Built upon bare metal hosting is “shared hosting,” or “virtual hosting.” Shared hosting uses virtualization to fragment an individual machine into separate virtual machines (VMs). Virtualization is the system-level process in which resources like RAM, CPU, disk, or networking can be virtualized and represented as multiple individual resources. This virtualization of resources enables a single physical machine to host multiple tenants as if they’re on separate machines.
When you scale bare metal and virtual hosting to data centers or a cluster infrastructure, you create IaaS. Instead of using one machine, a room full of servers can be virtualized into individual computational units.

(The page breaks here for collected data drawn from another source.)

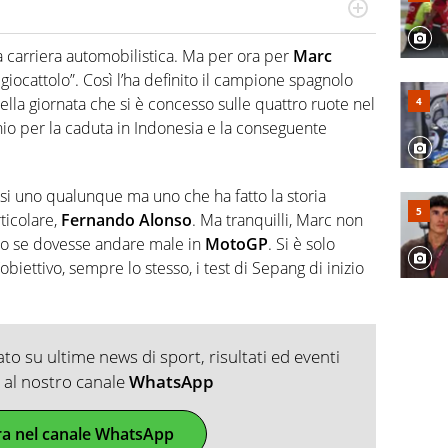
do si accendono i motori, lui sgasa, impenna, derapa. E
podio
a carriera automobilistica. Ma per ora per
Marc
 giocattolo”. Così l’ha definito il campione spagnolo
ella giornata che si è concesso sulle quattro ruote nel
nio per la caduta in Indonesia e la conseguente
 si uno qualunque ma uno che ha fatto la storia
ticolare,
Fernando Alonso
. Ma tranquilli, Marc non
to se dovesse andare male in
MotoGP
. Si è solo
obiettivo, sempre lo stesso, i test di Sepang di inizio
o su ultime news di sport, risultati ed eventi
ti al nostro canale
WhatsApp
ra nel canale WhatsApp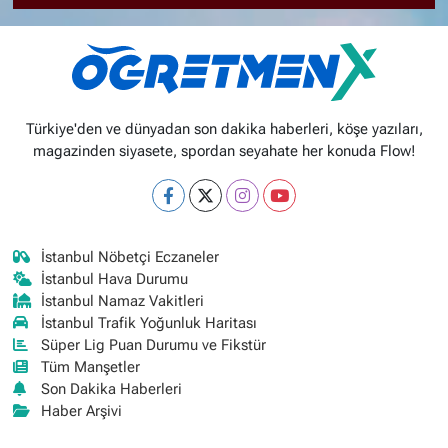
Türkiye'den ve dünyadan son dakika haberleri, köşe yazıları,
magazinden siyasete, spordan seyahate her konuda Flow!
İstanbul Nöbetçi Eczaneler
İstanbul Hava Durumu
İstanbul Namaz Vakitleri
İstanbul Trafik Yoğunluk Haritası
Süper Lig Puan Durumu ve Fikstür
Tüm Manşetler
Son Dakika Haberleri
Haber Arşivi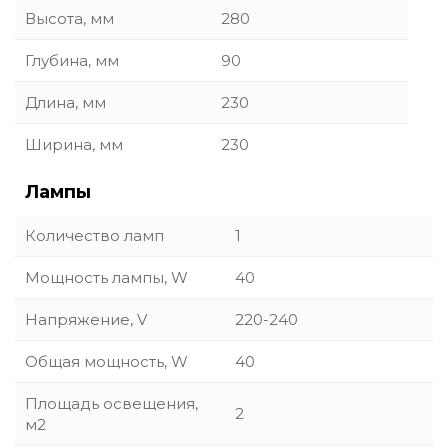
Высота, мм
280
Глубина, мм
90
Длина, мм
230
Ширина, мм
230
Лампы
Количество ламп
1
Мощность лампы, W
40
Напряжение, V
220-240
Общая мощность, W
40
Площадь освещения,
2
м2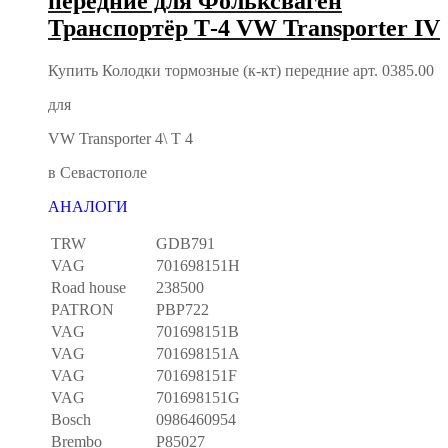
передние для Фольксваген
Транспортёр Т-4 VW Transporter IV
Купить Колодки тормозные (к-кт) передние арт. 0385.00
для
VW Transporter 4\ T 4
в Севастополе
АНАЛОГИ
TRW
GDB791
VAG
701698151H
Road house
238500
PATRON
PBP722
VAG
701698151B
VAG
701698151A
VAG
701698151F
VAG
701698151G
Bosch
0986460954
Brembo
P85027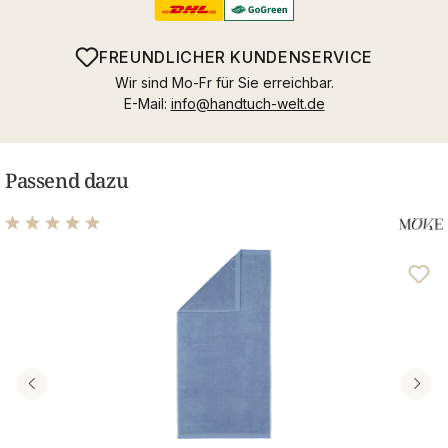
FREUNDLICHER KUNDENSERVICE
Wir sind Mo-Fr für Sie erreichbar.
E-Mail:
info@handtuch-welt.de
Passend dazu
Durchschnittliche Bewertung von 5 von 5 Sternen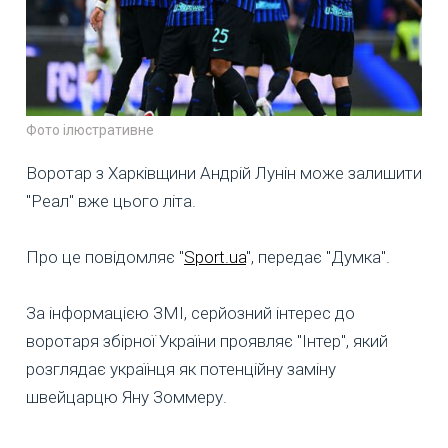
Фото ілюстративне
Воротар з Харківщини Андрій Лунін може залишити
"Реал" вже цього літа.
Про це повідомляє "
Sport.ua
", передає "Думка".
За інформацією ЗМІ, серйозний інтерес до
воротаря збірної України проявляє "Інтер", який
розглядає українця як потенційну заміну
швейцарцю Яну Зоммеру.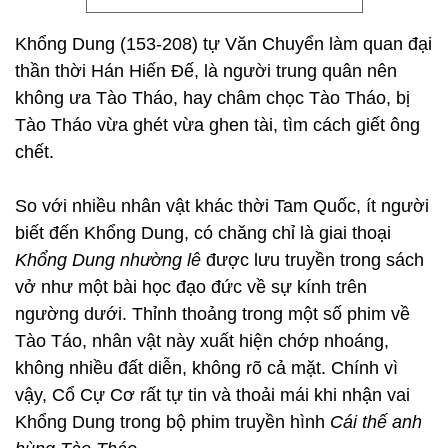
Khổng Dung (153-208) tự Văn Chuyển làm quan đại
thần thời Hán Hiến Đế, là người trung quân nên
không ưa Tào Tháo, hay châm chọc Tào Tháo, bị
Tào Tháo vừa ghét vừa ghen tài, tìm cách giết ông
chết.
So với nhiều nhân vật khác thời Tam Quốc, ít người
biết đến Khổng Dung, có chăng chỉ là giai thoại
Khổng Dung nhường lê
được lưu truyền trong sách
vở như một bài học đạo đức về sự kính trên
ngường dưới. Thỉnh thoảng trong một số phim về
Tào Táo, nhân vật này xuất hiện chớp nhoáng,
không nhiều đất diễn, không rõ cả mặt. Chính vì
vậy, Cổ Cự Cơ rất tự tin và thoải mái khi nhận vai
Khổng Dung trong bộ phim truyền hình
Cái thế anh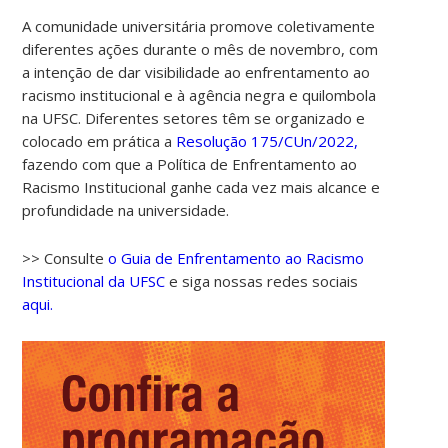
A comunidade universitária promove coletivamente
diferentes ações durante o mês de novembro, com
a intenção de dar visibilidade ao enfrentamento ao
racismo institucional e à agência negra e quilombola
na UFSC. Diferentes setores têm se organizado e
colocado em prática a
Resolução 175/CUn/2022,
fazendo com que a Política de Enfrentamento ao
Racismo Institucional ganhe cada vez mais alcance e
profundidade na universidade.
>> Consulte
o Guia de Enfrentamento ao Racismo
Institucional da UFSC
e siga nossas redes sociais
aqui.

By bringing remote configuration and provisioning to rooms full of servers, IaaS enables cloud computing. In addition to delivering operating system resources, IaaS offers full-service, pre-configured infrastructure resources like load balancers, DNS management, email servers, security gates, and more. These resources are often costly to develop and maintain as first-party efforts.
How does IaaS relate to containers?
Today, many IaaS solutions offer container hosting, or containers as a service (CaaS), as part of the available infrastructure. CaaS is container hosting built on IaaS that allows software developers and IT departments to upload, organize, run, scale, and manage containers by using container-based virtualization. CaaS uses containers as the primary resource, rather than virtual machines.
What popular technology platforms provide IaaS?
Some popular examples of IaaS include Amazon Web Services (AWS), Microsoft Azure, Google Cloud, DigitalOcean, and Linode. Some of the platforms that offer on-premise IaaS solutions include Amazon Outposts, Azure Stack, and Google Anthos. If your organization wants to build its own IaaS, there are a few popular solutions like OpenStack, VMware vCloud, and Azure Stack.